November 12th, 2009 at 11:42 am
First of all, it is not as if the estates have never been taxed. Estate taxes will be the second time the assets will have been taxed. Secondly, if sending the federal government more money was such a good idea, why did Buffet and Gates create a $40 billion foundation, as opposed to giving the money to the Feds.
November 12th, 2009 at 4:35 pm
Since taxes have already been paid once on the money in estates, I would like to hear the justification for the government taking half of what is left over when that taxpayer dies. This is outrageous! If the rich get richer, is this a crime? To Obama liberals, which
April 26th, 2010 at 8:13 am
We had a financial advisor that would get percentage of our assets by getting us in inheritance tax free insurances and estate planning. Many such advisors stand to lose money if the inheritance tax would be reformed. We are a very small business that was started after paying a huge inheritance tax from our $2,000,000 parents estate in 1970. Since there are quite a few siblings, we were left with $100,000 each which allowed us to start the business. I kept the business whiile my husband worked. We raised a family of 6. Between what we have in savings and our small business we will have an estate of $2,000,000. If there is no tax reform, $1,000,000 would be subject to 55% which would only give each our children about $50,000 after lawyer fees and income tax. They would have to sell the business to pay the tax which they helped work in all these years. Is that fair?
May 20th, 2010 at 3:50 pm
Dear Bryn,
Contrary to what you present, our family has a small business and we will be greatly affected by the estate tax as much of our assets are in real estate. So we will have to sell much of it to pay the tax.

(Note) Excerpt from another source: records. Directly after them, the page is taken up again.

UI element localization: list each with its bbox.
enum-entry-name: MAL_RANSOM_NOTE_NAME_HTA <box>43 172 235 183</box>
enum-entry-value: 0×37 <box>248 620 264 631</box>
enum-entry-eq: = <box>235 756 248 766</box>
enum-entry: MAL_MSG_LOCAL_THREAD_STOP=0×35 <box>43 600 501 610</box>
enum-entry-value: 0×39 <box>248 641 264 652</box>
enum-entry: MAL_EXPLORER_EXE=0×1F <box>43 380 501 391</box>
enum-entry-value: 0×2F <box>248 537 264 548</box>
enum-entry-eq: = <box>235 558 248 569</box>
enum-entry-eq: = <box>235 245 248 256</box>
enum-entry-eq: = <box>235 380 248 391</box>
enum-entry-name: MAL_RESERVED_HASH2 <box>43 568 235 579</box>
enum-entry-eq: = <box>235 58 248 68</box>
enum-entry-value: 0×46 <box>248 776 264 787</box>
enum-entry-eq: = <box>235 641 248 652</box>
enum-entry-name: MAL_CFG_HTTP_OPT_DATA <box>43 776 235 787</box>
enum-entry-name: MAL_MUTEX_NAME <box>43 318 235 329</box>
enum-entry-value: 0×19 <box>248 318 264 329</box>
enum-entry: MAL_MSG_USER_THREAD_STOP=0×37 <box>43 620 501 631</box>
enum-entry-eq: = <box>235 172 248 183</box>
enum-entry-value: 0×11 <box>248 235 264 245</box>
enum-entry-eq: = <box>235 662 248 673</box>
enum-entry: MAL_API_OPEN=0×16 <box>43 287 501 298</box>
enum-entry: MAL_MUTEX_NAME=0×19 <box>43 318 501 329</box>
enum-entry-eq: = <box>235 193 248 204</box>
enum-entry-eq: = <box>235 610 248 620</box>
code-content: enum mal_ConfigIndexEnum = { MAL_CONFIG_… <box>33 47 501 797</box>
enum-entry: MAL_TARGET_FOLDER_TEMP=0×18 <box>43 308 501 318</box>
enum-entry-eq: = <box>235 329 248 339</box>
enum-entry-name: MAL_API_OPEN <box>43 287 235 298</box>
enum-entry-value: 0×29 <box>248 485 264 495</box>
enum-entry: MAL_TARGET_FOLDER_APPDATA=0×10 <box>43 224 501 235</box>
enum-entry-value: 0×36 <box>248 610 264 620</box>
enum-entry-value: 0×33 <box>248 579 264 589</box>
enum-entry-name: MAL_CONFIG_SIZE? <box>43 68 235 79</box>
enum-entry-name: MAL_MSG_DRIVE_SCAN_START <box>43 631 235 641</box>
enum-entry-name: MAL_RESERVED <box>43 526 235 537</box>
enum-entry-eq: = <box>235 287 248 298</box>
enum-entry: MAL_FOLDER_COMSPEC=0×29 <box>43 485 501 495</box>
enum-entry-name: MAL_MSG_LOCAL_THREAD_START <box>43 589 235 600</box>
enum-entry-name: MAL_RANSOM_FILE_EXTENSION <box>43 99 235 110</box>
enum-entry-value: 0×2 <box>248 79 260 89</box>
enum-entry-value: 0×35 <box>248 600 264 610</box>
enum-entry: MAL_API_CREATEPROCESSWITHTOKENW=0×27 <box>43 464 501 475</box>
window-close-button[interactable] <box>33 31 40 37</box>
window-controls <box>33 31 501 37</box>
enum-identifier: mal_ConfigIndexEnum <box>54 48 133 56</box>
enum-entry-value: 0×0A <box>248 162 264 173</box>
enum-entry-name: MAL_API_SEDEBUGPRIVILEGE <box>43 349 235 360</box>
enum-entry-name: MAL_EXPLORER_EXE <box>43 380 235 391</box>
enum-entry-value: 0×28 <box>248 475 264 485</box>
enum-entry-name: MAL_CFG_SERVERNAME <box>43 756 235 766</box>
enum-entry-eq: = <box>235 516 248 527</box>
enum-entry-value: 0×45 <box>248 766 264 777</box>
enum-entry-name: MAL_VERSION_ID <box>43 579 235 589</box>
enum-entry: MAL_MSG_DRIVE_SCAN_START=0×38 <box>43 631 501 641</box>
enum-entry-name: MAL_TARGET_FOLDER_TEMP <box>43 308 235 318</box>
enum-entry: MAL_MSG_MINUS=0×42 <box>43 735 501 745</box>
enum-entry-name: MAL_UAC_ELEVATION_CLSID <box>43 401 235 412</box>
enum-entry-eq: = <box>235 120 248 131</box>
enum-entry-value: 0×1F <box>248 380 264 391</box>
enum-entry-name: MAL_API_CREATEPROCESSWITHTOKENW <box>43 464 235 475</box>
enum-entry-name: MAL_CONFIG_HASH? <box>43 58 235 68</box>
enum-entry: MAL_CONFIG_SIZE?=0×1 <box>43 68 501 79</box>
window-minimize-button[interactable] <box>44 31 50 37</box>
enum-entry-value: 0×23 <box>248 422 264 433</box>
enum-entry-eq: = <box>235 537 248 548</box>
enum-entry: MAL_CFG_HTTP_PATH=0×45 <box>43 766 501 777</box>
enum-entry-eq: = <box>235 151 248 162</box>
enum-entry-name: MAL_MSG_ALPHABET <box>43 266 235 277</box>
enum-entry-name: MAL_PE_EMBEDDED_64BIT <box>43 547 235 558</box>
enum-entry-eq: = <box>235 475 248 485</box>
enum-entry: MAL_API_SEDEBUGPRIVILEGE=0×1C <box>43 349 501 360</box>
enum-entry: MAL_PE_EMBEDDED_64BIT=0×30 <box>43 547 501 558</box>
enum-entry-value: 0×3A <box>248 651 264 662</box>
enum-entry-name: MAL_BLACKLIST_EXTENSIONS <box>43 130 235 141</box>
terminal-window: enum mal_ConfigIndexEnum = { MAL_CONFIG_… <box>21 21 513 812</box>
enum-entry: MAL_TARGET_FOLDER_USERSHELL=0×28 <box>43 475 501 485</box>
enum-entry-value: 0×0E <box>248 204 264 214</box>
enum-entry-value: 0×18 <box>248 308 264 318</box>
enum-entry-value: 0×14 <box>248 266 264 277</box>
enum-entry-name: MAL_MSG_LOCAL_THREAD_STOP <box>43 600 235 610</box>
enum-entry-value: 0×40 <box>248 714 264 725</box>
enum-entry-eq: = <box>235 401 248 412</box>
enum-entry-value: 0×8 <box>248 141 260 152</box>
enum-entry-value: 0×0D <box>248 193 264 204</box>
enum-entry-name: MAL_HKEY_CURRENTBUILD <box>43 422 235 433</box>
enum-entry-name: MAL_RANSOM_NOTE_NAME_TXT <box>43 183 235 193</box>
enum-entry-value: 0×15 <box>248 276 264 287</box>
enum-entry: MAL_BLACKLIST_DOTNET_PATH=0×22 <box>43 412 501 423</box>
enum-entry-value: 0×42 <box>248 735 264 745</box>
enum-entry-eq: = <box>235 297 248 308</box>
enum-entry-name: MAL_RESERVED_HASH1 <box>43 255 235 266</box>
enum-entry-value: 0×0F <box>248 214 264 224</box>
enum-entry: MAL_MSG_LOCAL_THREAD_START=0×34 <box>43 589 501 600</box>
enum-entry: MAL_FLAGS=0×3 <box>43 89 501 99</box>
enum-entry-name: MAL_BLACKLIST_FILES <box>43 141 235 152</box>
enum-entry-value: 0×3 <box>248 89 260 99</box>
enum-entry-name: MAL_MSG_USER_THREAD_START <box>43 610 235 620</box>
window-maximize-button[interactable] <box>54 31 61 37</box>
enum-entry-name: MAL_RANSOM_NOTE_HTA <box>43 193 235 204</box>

The country is in the condition we are, due to Democrats overspending, Bush/Cheney and the military industrial complex putting us into a war(s) we shouldn’t have been in, and corruption in Washington and Wall Street. The Glass Steagall law never should of been changed. Our conflict of interest laws need to be strengthened in finance and Washington. Lastly, we need to encourage businesses, entrepreneurs, and innovators to expand in America with tax breaks so we can grow out of our situation. To just blame the wealthy is misleading about our current situatios and will end with the further collapse of the US economy.